In essence, any role in the industry, such as miners, nodes, developers, smart contracts, could be deemed as having reporting obligations as a collecting brokerage of KYC information.

As for the 6050I tax law, anyone receiving over $10,000 in digital assets must submit personal information to the government within 15 days, including sender's name, address, and social security number. Failure to comply will result in mandatory fines and a maximum five-year prison sentence.

If these two points remain unamended, Messari believes the regulations may violate the First and Fourth Amendments of the US Constitution, leading to legal challenges.

13. Introducing DAOs

This year, Messari saw the smartest policy recommendation coming from a16z.

In their article "How to Win the Future," they describe the future of Web3, empowering users to become platform owners and promoting financial inclusion, fostering competition among large tech companies without being controlled by corporations or authoritarianism.

In their paper "A Legal Framework for Decentralized Autonomous Organizations," a16z shifts the focus away from DeFi and cryptocurrencies, no longer emphasizing tokens, and introduces DAOs as a new legal structure.

However, the ultimate issue still boils down to ensuring governance tokens and how the new company form "DAO" can legally operate in the US. While the CFTC regulates commodities, the OCC regulates currencies, and the SEC regulates securities, Messari believes a new regulatory body may be needed.

14. American Web3 Council

Messari envisions a new regulatory body, The American Web3 Council (AW3C), that can coordinate existing regulatory units. Its functions include:

  • Enforcing Hester Peirce's Safe Harbor Act.
  • Transferring cases falling within the securities scope to the SEC.
  • Collaborating with the CFTC to regulate DeFi.
  • Collaborating with the IRS to set tax reporting standards.
  • Working with the IRS to establish taxable legal structures for DAOs.

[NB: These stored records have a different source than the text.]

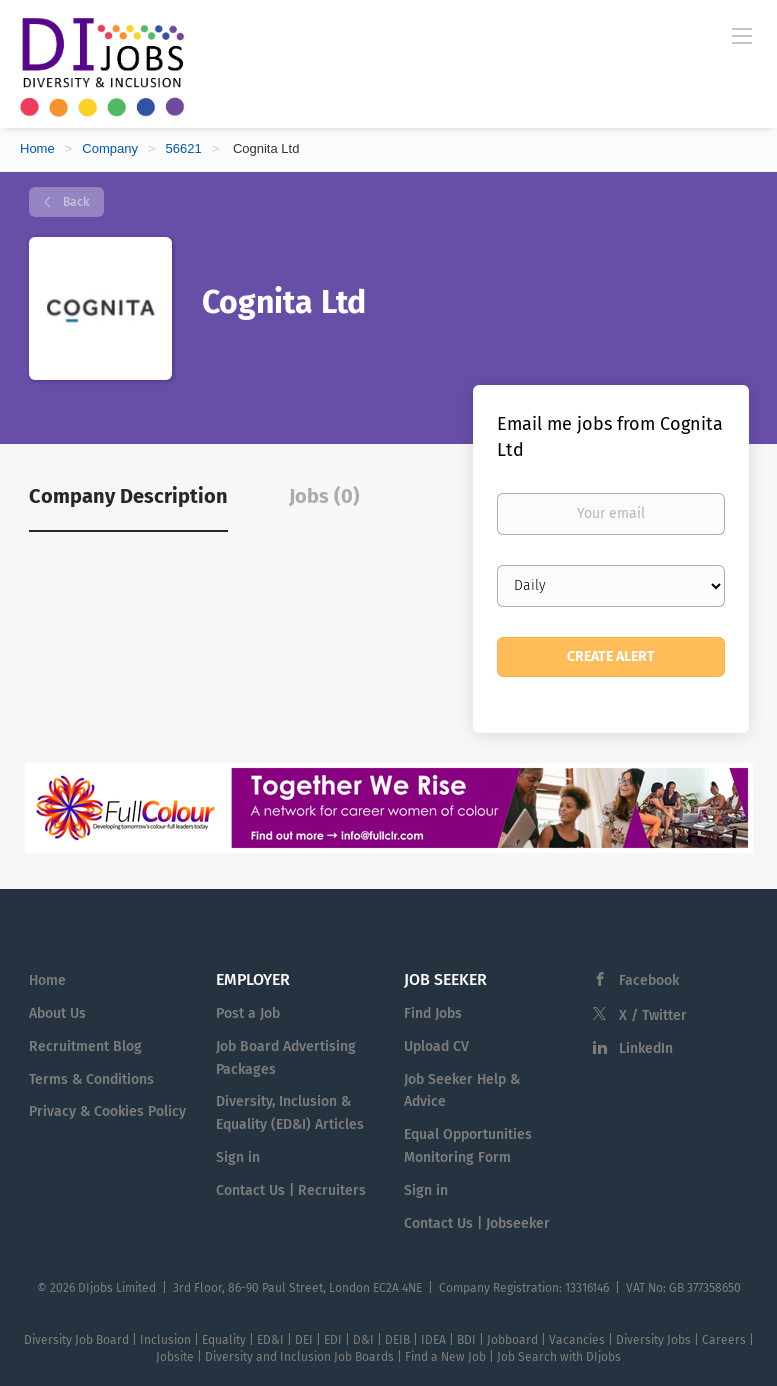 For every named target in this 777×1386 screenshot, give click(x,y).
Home (37, 148)
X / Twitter (653, 1015)
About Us (57, 1013)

In early October, Coinbase released a new proposal for a crypto industry regulatory system, aiming to break free from the old system and establish a new regulatory body. Messari believes it aligns closely with their envisioned proposal, outlining:

  1. Regulating digital assets under independent guidelines.
  2. Assigning regulatory agencies to oversee digital asset markets.
  3. Protecting and authorizing digital asset holders.
  4. Promoting interoperability and pursuing fair competition.

However, Messari is quite pessimistic about the current situation, facing a stagnant Congress and a government hostile to the crypto market, indicating that the future of US cryptocurrency seems to be under the relentless legal attack of the SEC.

15. Land vs. Metaverse

Wyoming is going on a wild startup spree for crypto banks and DAO governance structures, with mayors of various states beginning to vie to become crypto hubs. Messari believes it's time to shift focus to virtual assets, urging everyone to fight for an open metaverse world and achieve victory in Washington to overcome regulation.

16. The Most Punk Thing: Fighting for Crypto Regulation

In the final point of this chapter, Messari quotes Punk6529's article "On America and crypto."

The article serves as a faith-based text on the US, highlighting the country's strengths including being the largest economy and financial market, the US dollar, a powerful military, tech startups, and the fundamental belief in freedom.

Punk6529 believes that the US will ultimately embrace open systems like blockchain, something competitors cannot achieve, and the US will be the first to adopt, with the EU following closely behind.